Einen kleinen Augenblick habe ich Orientierungsschwierigkeiten, als um halb sechs der Wecker klingelt. Ich muss nicht duschen, Kaffee trinken und zur Arbeit fahren. Statt Allgemein-, Unfall- und Neurochirurgen warten heute bei der Visite echte Raubtiere auf mich. Micha und ich packen schweigend unsere Bade- und Tauchsachen zusammen. Der Kleinbus fährt um sechs.
An der Anlegestelle der Zodiacs geht gerade die Sonne auf und wir stellen fest, dass es um halb sieben noch verdammt kalt ist. Das nur halb getrocknete Neopren macht die Sache nicht besser. Außerdem hat der Wind tüchtig aufgefrischt, was uns außerdem fünf Meter hohe Wellen beschert. Unser Captain steuert das ‚Aufblasboot‘, wie Tauchlehrerin Ira aus Aserbaidschan mit ihrem charmanten Akzent das Speedboat mit Außenborder nennt, mit schlafwandlerischer Sicherheit auf unser Ziel zu. Der Fahrtkomfort in den nächsten 30 Minuten liegt irgendwo zwischen Bullenreiten und Achterbahn, und Steffi aus München macht noch bevor wir uns rittlings in die schäumende See werfen mehrere Farbumschläge durch. Ob es am Wetter liegt oder an der Nachsaison: heute haben wir Elphinstone, einen der zehn wohl besten Tauchplätze der Welt, ganz für uns.
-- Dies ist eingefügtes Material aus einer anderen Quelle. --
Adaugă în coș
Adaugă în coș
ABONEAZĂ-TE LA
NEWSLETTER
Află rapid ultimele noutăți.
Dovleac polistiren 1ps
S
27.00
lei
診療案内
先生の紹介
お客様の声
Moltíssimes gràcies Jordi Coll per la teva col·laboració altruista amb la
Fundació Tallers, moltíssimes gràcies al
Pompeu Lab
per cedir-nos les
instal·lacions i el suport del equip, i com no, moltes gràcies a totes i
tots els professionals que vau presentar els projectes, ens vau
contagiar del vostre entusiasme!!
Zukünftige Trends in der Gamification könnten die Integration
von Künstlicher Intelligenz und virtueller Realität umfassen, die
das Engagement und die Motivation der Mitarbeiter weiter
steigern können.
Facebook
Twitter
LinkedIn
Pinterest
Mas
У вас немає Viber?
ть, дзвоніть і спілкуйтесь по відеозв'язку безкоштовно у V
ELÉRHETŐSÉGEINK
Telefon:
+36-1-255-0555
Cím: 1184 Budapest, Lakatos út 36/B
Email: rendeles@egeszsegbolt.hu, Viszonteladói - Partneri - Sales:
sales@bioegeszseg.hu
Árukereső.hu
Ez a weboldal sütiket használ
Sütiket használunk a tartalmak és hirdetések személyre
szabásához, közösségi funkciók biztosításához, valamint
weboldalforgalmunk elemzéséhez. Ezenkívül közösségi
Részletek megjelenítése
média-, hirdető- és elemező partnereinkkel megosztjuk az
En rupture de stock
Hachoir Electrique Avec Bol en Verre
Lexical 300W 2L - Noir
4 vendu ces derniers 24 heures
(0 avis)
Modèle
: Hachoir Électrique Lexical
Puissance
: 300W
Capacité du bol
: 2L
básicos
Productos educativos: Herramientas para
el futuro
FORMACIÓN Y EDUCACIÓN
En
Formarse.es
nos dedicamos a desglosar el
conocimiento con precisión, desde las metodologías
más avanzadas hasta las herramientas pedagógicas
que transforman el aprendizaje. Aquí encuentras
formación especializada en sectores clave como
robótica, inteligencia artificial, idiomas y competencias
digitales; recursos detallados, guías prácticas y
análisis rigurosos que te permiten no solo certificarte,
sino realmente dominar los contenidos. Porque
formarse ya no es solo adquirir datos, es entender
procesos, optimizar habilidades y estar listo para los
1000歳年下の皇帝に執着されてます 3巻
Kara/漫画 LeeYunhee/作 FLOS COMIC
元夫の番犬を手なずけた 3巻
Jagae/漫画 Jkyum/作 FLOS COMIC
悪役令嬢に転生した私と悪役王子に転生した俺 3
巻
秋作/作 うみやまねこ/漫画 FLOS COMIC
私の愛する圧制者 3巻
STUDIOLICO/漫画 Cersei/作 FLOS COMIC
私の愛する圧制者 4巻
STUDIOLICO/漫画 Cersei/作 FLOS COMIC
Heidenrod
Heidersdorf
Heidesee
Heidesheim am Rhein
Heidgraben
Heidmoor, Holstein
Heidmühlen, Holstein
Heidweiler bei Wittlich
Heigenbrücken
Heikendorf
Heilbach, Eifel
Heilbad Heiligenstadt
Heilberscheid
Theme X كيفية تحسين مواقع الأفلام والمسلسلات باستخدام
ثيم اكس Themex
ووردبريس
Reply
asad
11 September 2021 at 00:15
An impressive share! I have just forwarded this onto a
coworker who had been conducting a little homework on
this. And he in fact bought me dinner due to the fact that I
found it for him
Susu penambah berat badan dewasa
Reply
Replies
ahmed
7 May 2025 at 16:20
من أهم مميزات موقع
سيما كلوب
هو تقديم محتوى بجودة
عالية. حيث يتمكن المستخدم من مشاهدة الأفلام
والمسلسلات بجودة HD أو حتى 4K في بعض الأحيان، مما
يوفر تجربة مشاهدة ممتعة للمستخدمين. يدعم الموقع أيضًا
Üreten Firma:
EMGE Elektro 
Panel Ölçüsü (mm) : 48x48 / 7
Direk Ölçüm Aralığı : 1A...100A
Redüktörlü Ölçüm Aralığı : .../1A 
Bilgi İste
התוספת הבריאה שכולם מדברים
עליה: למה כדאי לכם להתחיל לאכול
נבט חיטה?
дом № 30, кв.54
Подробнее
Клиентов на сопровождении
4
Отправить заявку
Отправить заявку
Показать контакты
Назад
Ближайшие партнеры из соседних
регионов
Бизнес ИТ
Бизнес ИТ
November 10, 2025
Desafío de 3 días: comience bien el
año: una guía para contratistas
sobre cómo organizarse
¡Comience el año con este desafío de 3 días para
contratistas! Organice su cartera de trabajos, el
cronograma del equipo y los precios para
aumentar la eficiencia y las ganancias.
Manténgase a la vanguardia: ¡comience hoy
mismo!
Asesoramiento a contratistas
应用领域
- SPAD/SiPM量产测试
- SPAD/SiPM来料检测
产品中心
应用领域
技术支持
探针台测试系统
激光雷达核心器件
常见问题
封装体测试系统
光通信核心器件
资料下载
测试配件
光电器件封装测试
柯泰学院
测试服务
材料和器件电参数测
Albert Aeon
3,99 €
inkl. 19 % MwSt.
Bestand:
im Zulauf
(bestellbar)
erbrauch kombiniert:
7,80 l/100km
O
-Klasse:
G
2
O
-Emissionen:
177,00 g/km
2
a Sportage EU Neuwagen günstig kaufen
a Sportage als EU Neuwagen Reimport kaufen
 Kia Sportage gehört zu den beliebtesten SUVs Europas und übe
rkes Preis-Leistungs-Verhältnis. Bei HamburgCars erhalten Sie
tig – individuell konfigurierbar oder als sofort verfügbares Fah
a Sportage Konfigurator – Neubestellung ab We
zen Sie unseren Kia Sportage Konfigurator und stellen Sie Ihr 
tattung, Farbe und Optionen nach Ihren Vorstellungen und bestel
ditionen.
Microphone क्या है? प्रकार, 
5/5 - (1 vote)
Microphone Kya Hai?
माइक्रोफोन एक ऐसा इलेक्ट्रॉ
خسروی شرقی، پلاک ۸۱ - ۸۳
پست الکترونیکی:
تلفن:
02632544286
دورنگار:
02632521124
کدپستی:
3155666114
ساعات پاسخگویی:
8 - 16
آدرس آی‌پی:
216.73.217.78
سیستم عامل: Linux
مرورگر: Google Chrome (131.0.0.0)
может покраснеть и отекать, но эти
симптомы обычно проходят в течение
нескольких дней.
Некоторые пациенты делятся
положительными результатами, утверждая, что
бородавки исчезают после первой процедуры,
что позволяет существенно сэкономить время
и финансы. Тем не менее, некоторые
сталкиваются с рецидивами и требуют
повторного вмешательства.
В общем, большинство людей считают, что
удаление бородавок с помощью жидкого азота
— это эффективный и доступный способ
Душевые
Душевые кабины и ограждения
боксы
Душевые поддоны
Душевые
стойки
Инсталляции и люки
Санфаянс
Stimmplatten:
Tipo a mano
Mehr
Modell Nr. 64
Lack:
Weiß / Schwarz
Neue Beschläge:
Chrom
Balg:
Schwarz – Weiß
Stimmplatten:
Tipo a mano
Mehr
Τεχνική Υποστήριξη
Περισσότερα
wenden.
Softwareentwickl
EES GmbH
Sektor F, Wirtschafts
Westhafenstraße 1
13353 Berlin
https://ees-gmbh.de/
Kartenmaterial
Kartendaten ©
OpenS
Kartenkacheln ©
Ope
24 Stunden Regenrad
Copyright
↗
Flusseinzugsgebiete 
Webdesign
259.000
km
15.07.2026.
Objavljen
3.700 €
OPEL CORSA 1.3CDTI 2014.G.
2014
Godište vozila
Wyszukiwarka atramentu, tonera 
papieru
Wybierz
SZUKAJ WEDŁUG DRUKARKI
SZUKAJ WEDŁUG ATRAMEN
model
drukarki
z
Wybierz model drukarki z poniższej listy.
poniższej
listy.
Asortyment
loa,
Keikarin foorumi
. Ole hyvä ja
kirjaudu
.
Elphinstone kann man von unserer Hotelanlage gerade noch erkennen. Es liegt im offenen Meer, direkt am Horizont, und ist regelmäßig das Ziel von Tauchkreuzfahrt-Schiffen, die stahlend weiß zu uns herüber leuchten. Heute fahren selbst die großen Schiffe das Riff, das vollkommen intakt ist und von riesigen Fächergorgonien bewachsen wird. Wir brauchen drei Anläufe, bis wir endlich ins Wasser gleiten können, weil das Schlauchboot dafür für eine Minute ruhig liegen muss, so dass wir alle sechs und beide Guides unsere Ausrüstung anlegen können. Im vergangenen Jahr brauchen wir zwei Anläufe, um diesen Tauchgang zu machen, weil uns beim ersten Versuch die Strömung zum Abbruch zwang. Heute sind die Bedingungen unter der Wasseroberfläche viel besser als die Anfahrt uns hat vermuten lassen. An dem bananenförmigen Riff, das in Nord-Süd-Richtung verläuft und deren Wände nahezu senkrecht auf viele hundert Meter abfallen, herrscht oft eine starke Strömung, welche reichlich Haie anlockt. Im Winter bricht die Saison der Weißspitzen-Hochseehaie an, die bis zu drei Meter lang werden können. Heute ist die Strömung kaum spürbar, und so ist der Tauchgang ausgesprochen entspannt, wenn man davon absieht, dass wir es vermeiden zu flach zu tauchen, um nicht in die Waschmaschinenwellen an der Oberfläche zu geraten, die von unten aussehen wie Sturmwolken, nur dass sie sich viel schneller bewegen.
Nach dreißig Minuten zwischen Weichkorallen, Riesendrückern, Muränen und Napoleons driften wir langsam vom Riff weg, direkt ins Blau. Etwa zehn Minuten verbringen wir im Nirgendwo, bis sich plötzlich ein Schatten materialisiert, der unseren Puls höher schlagen lässt. Gut, dass unser Guide Michael uns vor unserem Aufbruch das kleine Einmaleins des Umgangs mit dem Longimanus erklärt hat. „Die sind so neugierig wie kleine Kätzchen“, hatte er uns erklärt. „Manchmal schwimmen sie direkt auf einen Taucher zu, um zu sehen, wer sich da in ihrem Gebiet herum treibt. Sie haben auch schon Taucher mit der Schnauze angestupst, um sie besser einschätzen zu können, aber sie tun euch nichts. Was immer sie machen, verfallt nicht in Panik, und wendet ihnen niemals den Rücken zu!“
Da das ‚Kätzchen‘ beim Briefing nicht anwesend war, sind wir trotzdem ein wenig aufgeregt, als der zweieinhalb Meter-Hai mit weit abgespreizten Brustflossen direkt auf uns zu schwimmt. Allerdings hat er offenbar kein Interesse daran, mit unserem Neopren auf Tuchfühlung zu gehen. Majestätisch schwimmt er bis auf Armeslänge auf uns heran, um dann elegant abzudrehen. Wie Beat, mein schweizer Unterwasserfotografie-Tutor mir erklärt, ist ‚Nahe dran‘ das Geheimnis wirklich gelungener Aufnahmen. Und ich frage mich, wie nahe ich dran sein muss, bis die Kamera weg ist – und die Arme auch! Voller Faszination beobachten wir das majestätische Tier, das offensichtlich aber keinen Appetit auf mein Kameragehäuse hat, so lange, bis er wieder im Blau verschwunden ist. Diesen Anblick nehmen wir tief beeindruckt mit uns an die Wasseroberfläche, und auch eine Stunde später, beim Frühstück, sind wir immer noch begeistert. So viel ist klar: sollte die Ausfahrt in den nächsten Tagen noch einmal angeboten werden, wird bei uns der Wecker wieder um halb sechs klingeln. Wir sind süchtig! Wir sind wieder dabei!